Cosa racconta Quattro buone giornate
Il film Quattro buone giornate, proposto da Sky, comincia una notte quando Deb sente bussare alla sua porta e si ritrova davanti a una donna che a malapena riconosce. Si tratta di sua figlia Molly, che a causa della dipendenza decennale dall’eroina vive per strada. Molly ha perso tutti i denti, è pelle e ossa, con i vestiti ridotti a brandelli e con chiari segni di una crisi di astinenza in atto. Disperata, Molly chiede a Deb un ultimo aiuto per superare la sua dipendenza dalla droga.
Deb conosce già quell’antifona. Ha vissuto in prima persona le ricadute, le bugie e le manipolazioni che Molly ha messo in atto nel tempo. Da anni frequenta i gruppi di sostegno alla tossicodipendenza e ha imparato come in determinate situazioni deve reagire con pugno fermo e affidarsi alla fede. Abbassare la guardia sarebbe per Deb un segno di cedimento e accondiscendenza a quel tipo di comportamento. Le dice allora di non poterla aiutare e, con tutta la forza che non sa nemmeno dove trova, le chiude la porta in faccia, lasciandola tremante sul portico.
Con il passare dei giorni, Molly le mostra però che si sta impegnando seriamente a disintossicarsi. Deb, intravedendo la persona empatica e determinata che era sua figlia, si lascia trasportare dai buoni segni che nota. Forse, questa volta sarà diverso… o, forse, più semplicemente, Deb non vuole arrendersi all’idea di aver perso la figlia per sempre. Con riluttanza, decide allora di aiutare Molly a superare i quattro giorni più decisivi del processo di disintossicazione.

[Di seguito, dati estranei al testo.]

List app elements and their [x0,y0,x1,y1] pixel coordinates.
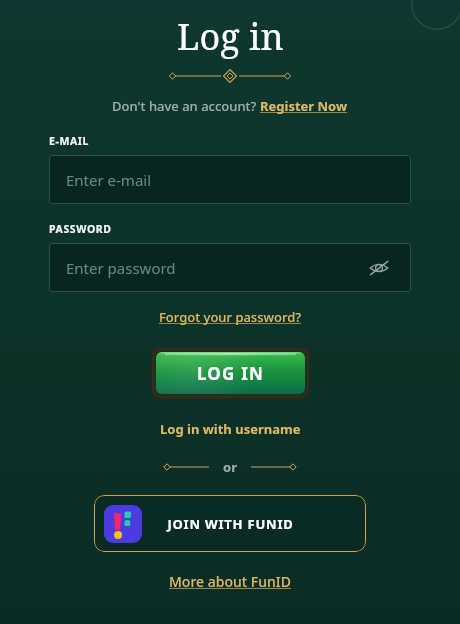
button[interactable]: Forgot your password? [155,304,306,330]
staticText: Register Now [260,97,348,115]
button[interactable]: LOG IN [156,352,305,394]
button[interactable]: Show password [364,253,394,283]
button[interactable]: Log in with username [156,416,305,442]
staticText: PASSWORD [49,222,112,236]
staticText: Log in [177,12,284,61]
staticText: Enter e-mail [66,170,152,190]
staticText: Log in with username [160,420,301,438]
button[interactable]: Register Now [260,97,348,115]
staticText: Enter password [66,258,176,278]
staticText: JOIN WITH FUNID [167,515,294,533]
staticText: or [223,458,237,476]
button[interactable]: Enter e-mail [49,155,411,204]
staticText: More about FunID [169,572,291,591]
staticText: Don't have an account? [112,97,260,115]
button[interactable]: Enter password [49,243,411,292]
button[interactable]: More about FunID [165,568,295,595]
staticText: Forgot your password? [159,308,302,326]
staticText: E-MAIL [49,134,89,148]
button[interactable]: JOIN WITH FUNID [94,495,366,552]
staticText: LOG IN [197,362,264,385]
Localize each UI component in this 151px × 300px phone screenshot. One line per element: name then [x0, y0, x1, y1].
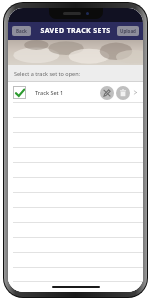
- staticText: Select a track set to open:: [14, 70, 81, 77]
- other: Open track set: [133, 90, 138, 95]
- button[interactable]: Upload: [117, 26, 139, 36]
- button[interactable]: [8, 268, 143, 282]
- staticText: SAVED TRACK SETS: [40, 26, 111, 36]
- button[interactable]: Selected: [8, 82, 143, 103]
- staticText: Upload: [120, 28, 136, 34]
- button[interactable]: Delete track set: [116, 86, 130, 100]
- other: Selected: [13, 86, 26, 99]
- staticText: Track Set 1: [35, 89, 100, 96]
- button[interactable]: [8, 253, 143, 268]
- button[interactable]: [8, 118, 143, 133]
- button[interactable]: [8, 208, 143, 223]
- button[interactable]: Edit track set: [100, 86, 114, 100]
- button[interactable]: [8, 163, 143, 178]
- button[interactable]: [8, 148, 143, 163]
- button[interactable]: [8, 193, 143, 208]
- button[interactable]: [8, 133, 143, 148]
- button[interactable]: [8, 178, 143, 193]
- staticText: Back: [16, 28, 27, 34]
- button[interactable]: [8, 103, 143, 118]
- button[interactable]: Back: [12, 26, 31, 36]
- button[interactable]: [8, 238, 143, 253]
- button[interactable]: [8, 223, 143, 238]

Sarà la volta decisiva? Riuscirà Molly a riprendere il controllo della sua vita? O è l’ennesimo passo falso? Deb ha solo un modo per scoprirlo: sacrificare ogni cosa e dare tutta se stessa per il bene di Molly.
Da una storia vera
Quattro buone giornate, film targato Sky, trae spunto da un articolo del Washington Post firmato da Eli Saslow in cui si raccontava la vera storia di Amanda Wendler e Libby Alexander. “Sono rimasto particolarmente colpito dall’articolo di Saslow, dal titolo How’s Amanda?, Come sta Amanda?”, ha dichiarato il regista Rodrigo Garcia.
- Amanda e Libby
“Oltre a raccontare una bella storia su una madre e una figlia, sono rimasto impressionato dal modo in cui l’articolo rappresentava la dipendenza e i problemi che crea all’interno delle famiglie. Ha ritratto la relazione tra madre e figlia con molta attenzione, raccontando come fossero unite, nella salute come nella malattia. Per la sceneggiatura di Quattro buone giornate abbiamo avuto la sua consulenza ma abbiamo anche incontrato le vere protagoniste della storia, Amanda e Libby”, ha continuato.

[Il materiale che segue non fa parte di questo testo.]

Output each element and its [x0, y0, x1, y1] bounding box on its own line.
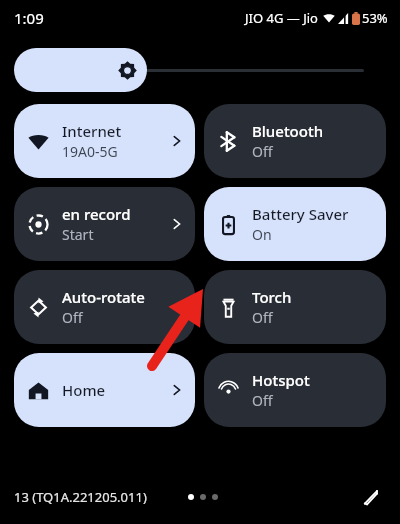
staticText: Hotspot — [252, 370, 310, 390]
staticText: JIO 4G — Jio — [245, 9, 318, 27]
button[interactable]: Brightness — [14, 48, 147, 92]
staticText: Torch — [252, 287, 292, 307]
staticText: Internet — [62, 121, 122, 141]
staticText: en record — [62, 204, 131, 224]
staticText: Home — [62, 380, 106, 400]
staticText: 19A0-5G — [62, 142, 118, 161]
button[interactable]: en record — [14, 187, 195, 261]
staticText: Battery Saver — [252, 204, 349, 224]
staticText: Start — [62, 225, 94, 244]
staticText: 13 (TQ1A.221205.011) — [14, 488, 147, 506]
staticText: Bluetooth — [252, 121, 324, 141]
staticText: Auto-rotate — [62, 287, 145, 307]
staticText: Off — [252, 308, 273, 327]
button[interactable]: Torch — [204, 270, 386, 344]
staticText: Off — [252, 142, 273, 161]
staticText: On — [252, 225, 272, 244]
staticText: Off — [62, 308, 83, 327]
staticText: 1:09 — [14, 8, 44, 28]
button[interactable]: Battery Saver — [204, 187, 386, 261]
button[interactable]: Internet — [14, 104, 195, 178]
button[interactable]: Edit tiles — [350, 477, 390, 517]
button[interactable]: Hotspot — [204, 353, 386, 427]
staticText: Off — [252, 391, 273, 410]
button[interactable]: Auto-rotate — [14, 270, 195, 344]
button[interactable]: Home — [14, 353, 195, 427]
button[interactable]: Bluetooth — [204, 104, 386, 178]
staticText: 53% — [362, 9, 388, 27]
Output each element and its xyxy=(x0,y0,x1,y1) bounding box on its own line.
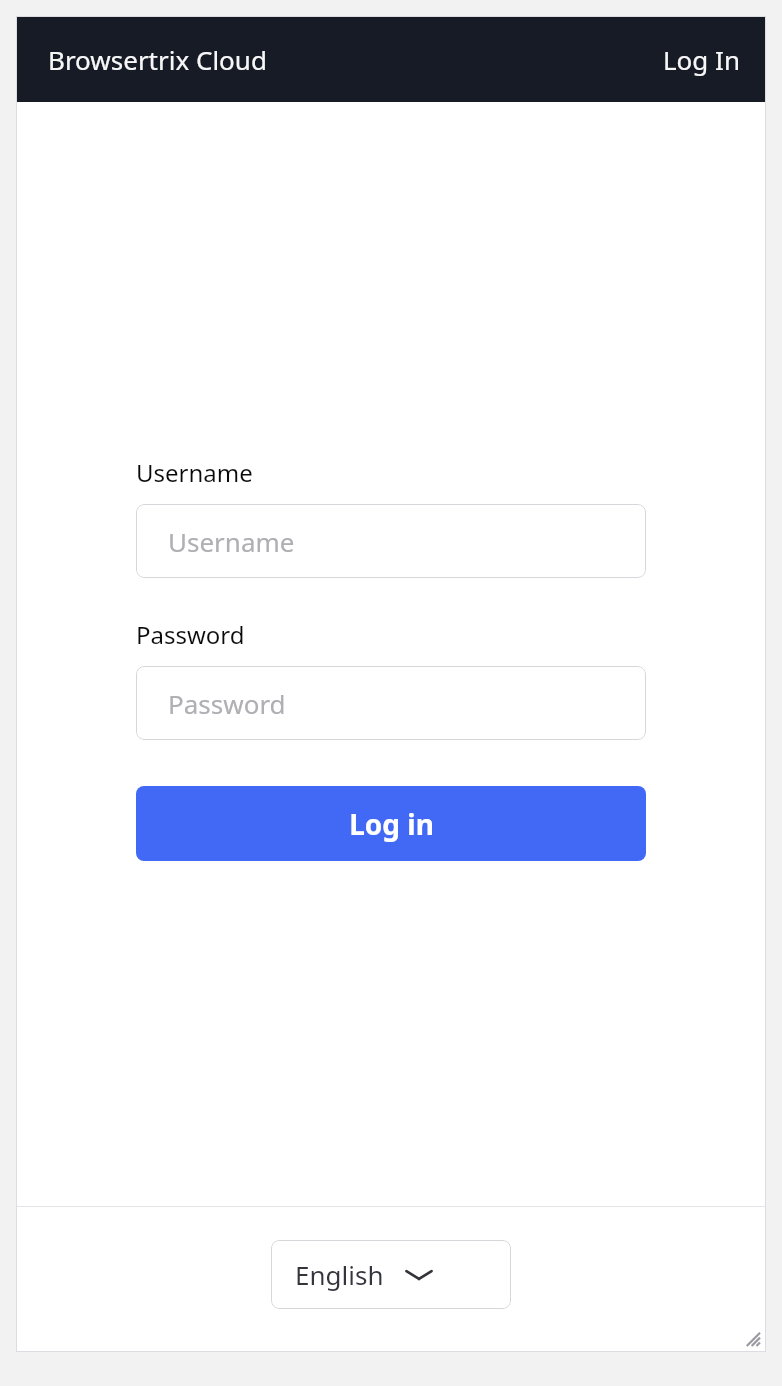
button[interactable]: Log in xyxy=(136,786,646,861)
staticText: English xyxy=(295,1257,384,1292)
button[interactable]: Browsertrix Cloud xyxy=(48,42,267,77)
button[interactable]: Username xyxy=(136,504,646,578)
button[interactable]: Log In xyxy=(653,34,750,85)
staticText: Password xyxy=(136,618,245,651)
button[interactable]: English xyxy=(271,1240,511,1309)
staticText: Log in xyxy=(349,805,434,843)
other: Expand language list xyxy=(404,1266,434,1284)
staticText: Log In xyxy=(663,42,740,77)
button[interactable]: Password xyxy=(136,666,646,740)
staticText: Browsertrix Cloud xyxy=(48,42,267,77)
staticText: Username xyxy=(136,456,253,489)
staticText: Password xyxy=(168,686,286,721)
staticText: Username xyxy=(168,524,295,559)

“Amanda e Libby sono sempre state molto generose nel condividere le difficoltà che hanno attraversato. Sono consapevoli di essere loro le protagoniste di Quattro buone giornate ma allo stesso tempo sanno anche di non esserlo. Ci siamo basati molto sulla realtà ma, sempre con il massimo rispetto, l’abbiamo drammatizzata. Hanno anche incontrato, grazie a un paio di videochiamate, anche Glenn Close e Mila Kunis, i loro corrispettivi sullo schermo”.
“Le storie di dipendenza sono difficili da trattare sullo schermo”, ha concluso Garcia. “L’argomento è spinoso, complicato e traumatico. In tanti lo hanno vissuto sulla propria pelle. Vale, quindi, la pena raccontare una storia del genere? Si, mi sono risposto. Ritrae una dinamica tra una madre e una figlia, aggravata dalla tossicodipendenza, ma in fondo rimane una storia su quanto forte possa essere il loro legame. In cuor mio, spero aiuti a puntare il faro sulle difficoltà create dalla dipendenza e sull’impatto che ha sulle famiglie”.